高2英語のパート2&3本文は無事終了。今回は、Q&Asをグループ作業で終わらせて、ペアでの口慣らしまで。昨年と同様のQ&A大会とサマリーにつなげる予定。次時はサマリー完成と第2課の予告。昨年はグループ課題でプレゼンをしたのだが、中間考査までの時間を考えると難しいので、昨年のプレゼンで生徒が書いた英文をもとに授業を進めようと思う。テスト明けからプレゼンをすれば昨年との比較も出来ていいだろう。
高3ライティングは、プリテスト解説。問題の8割以上に対して誤りのない英文をきちんと書ける生徒は2割程度。これが、今時の標準的な高校2年修了時の英語力と言って良いでしょう。プリテストの問題に関連して、動詞の意味特性に言及。電子辞書で<drown + man + straw>を用例検索にかけさせ、諺の例文を確認させる。

  • A drowning man will catch [clutch; grasp] at a straw.

プリテストの続きのGrammar dictationで書き取らせた文章の中に、以下の英文が含まれているので解説を加えた。(ちなみにこの表現は http://d.hatena.ne.jp/tmrowing/20051124 でもタイトルに使っています)

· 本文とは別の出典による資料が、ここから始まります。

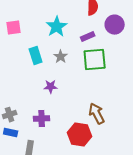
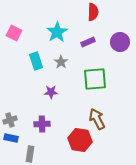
purple circle: (115, 25) -> (120, 42), moved
pink square: (14, 28) -> (14, 33), turned 35
green square: (95, 60) -> (95, 79), moved

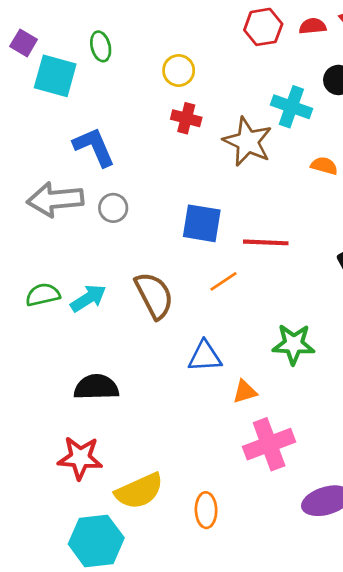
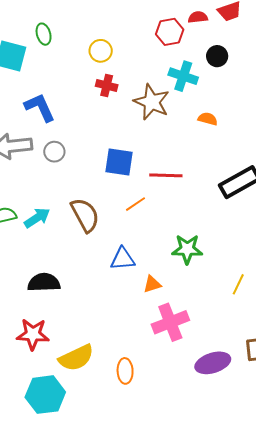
red hexagon: (263, 27) -> (170, 32), moved

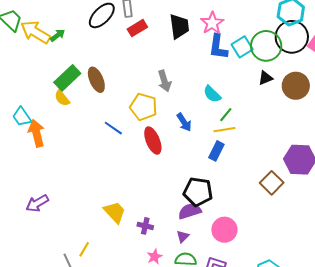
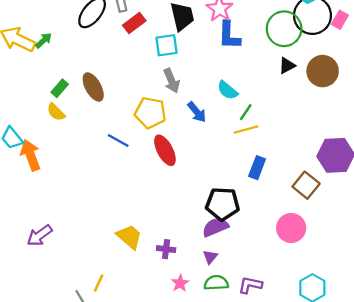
cyan square: (242, 47) -> (166, 45), moved, turned 30
green rectangle: (67, 78) -> (60, 88), size x0.6
blue arrow: (184, 122) -> (197, 112), moved
blue rectangle: (216, 151) -> (257, 168), moved
pink circle: (224, 230) -> (291, 228), moved

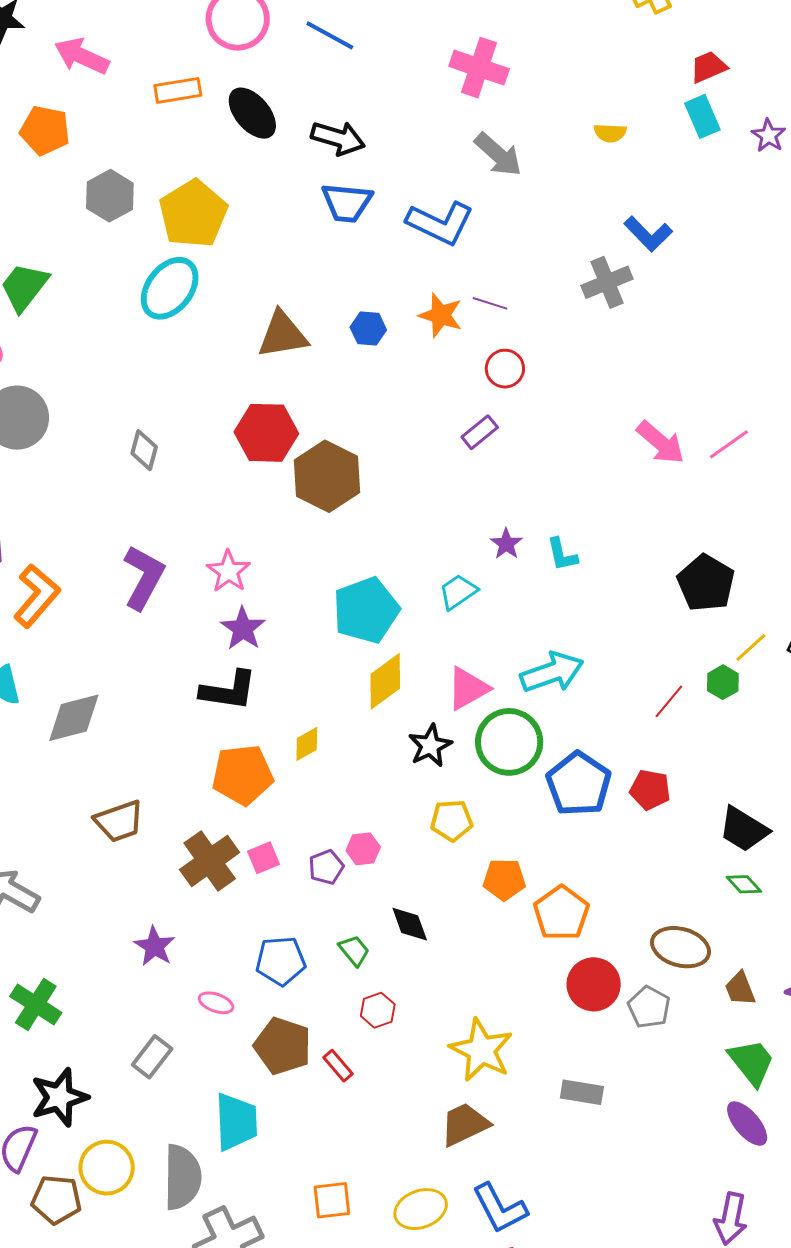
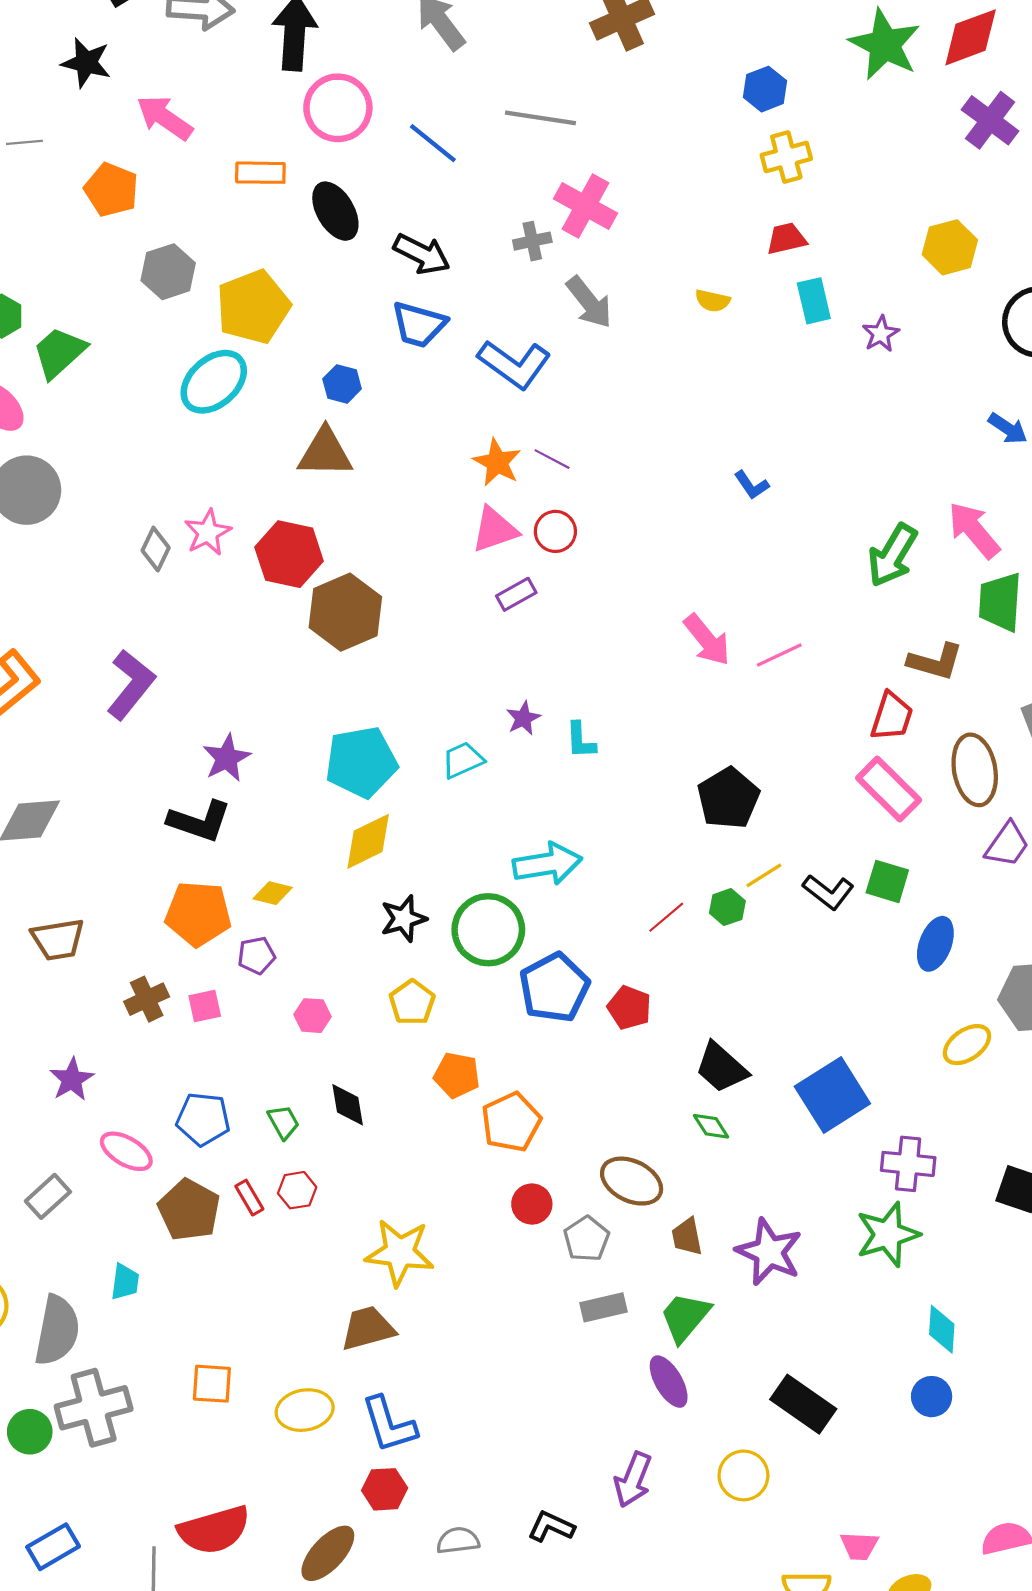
red trapezoid: (708, 67) -> (786, 239), moved
blue L-shape: (648, 234) -> (752, 485), moved, size x0.7
gray cross: (607, 282) -> (532, 241), moved, size x0.7
blue hexagon: (368, 329) -> (342, 384), moved
pink star: (228, 571) -> (208, 532), moved
pink triangle: (468, 688) -> (495, 530), moved
yellow diamond: (307, 744) -> (273, 893), turned 33
yellow pentagon: (452, 821) -> (412, 1002), turned 30
brown cross: (210, 861) -> (147, 999), size x0.7
purple pentagon: (326, 867) -> (256, 955), moved
red circle: (594, 984) -> (532, 1204), size x0.7
pink ellipse: (216, 1003) -> (126, 1151), size x1.4
yellow star: (481, 1050) -> (400, 1253), turned -30
green trapezoid: (751, 1062) -> (685, 1317), turned -112
red rectangle: (338, 1066) -> (249, 1198), moved
gray rectangle: (582, 1092) -> (603, 1307), moved, turned -33
cyan trapezoid: (236, 1122) -> (125, 1282), size x0.6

  • They will take care of themselves.

この二つの用例から助動詞willの用法を括り出す。
こういう個々の表現や文法の積み重ねは本来英語Ⅰ、英語Ⅱでの仕事だと思うのだが、そちらからすればとても時間がないのでライティングでやってくれ、ということなのだろうか。でもなぜ語彙と文法を指導する時間の余裕がないのか?「日本語を介在させず英語で授業を進める」ことに躍起になっている間に、こういうことに割く時間が無くなってしまっているとしたら、それはお寒い授業というしかないだろう。今風の英語教育では noticingだの、awareness raisingだのといっているが、明示的にきちんと説明すれば済むことは済ませた方が健全である。
前回のプリテストと併せて中間考査に丸ごと範囲とする旨を通知。次回はWriting about people。Obituaryやbiographyを読み、特徴を踏まえて書く練習。今の勤務校でディクテーションが定期考査で出来るようにするにはどうすればいいだろうか?
英授研の発表準備も兼ねて、入試問題を眺めていたら、大学入試で出題された作品の著作権をめぐっていろいろと問題が生じているらしいことを知る。今のところ、国語の出題で顕著であるが、そのうちに英語にも波及してくることは必至。例えば、今春の大学入試センター試験の国語・第一問の別役実『言葉への戦術』の文章が丸ごと、公式サイトともいえる大学入試センターで公開されている問題から削られている。(問題のpdfファイルはこちらから。http://www.dnc.ac.jp/center_exam/18exam/mondai_pdf/18kokugo_q.pdf)全国で50万人近くが受験する問題である。本文が削られているということは空所も傍線部も全く分からないということである。これでは、問題を公開したことにならないだろう。百歩譲って著作権の問題だというのなら、出題の責任を持つ大学入試センターはしかるべき著作権料を払って、広く一般市民に公開するべき筋のものだろう。赤本や他の入試問題正解集や問題集でもこの流れに準じていくとすれば、今後の教科に関わる進学指導・受験指導を根幹から揺るがすことになるのではないだろうか。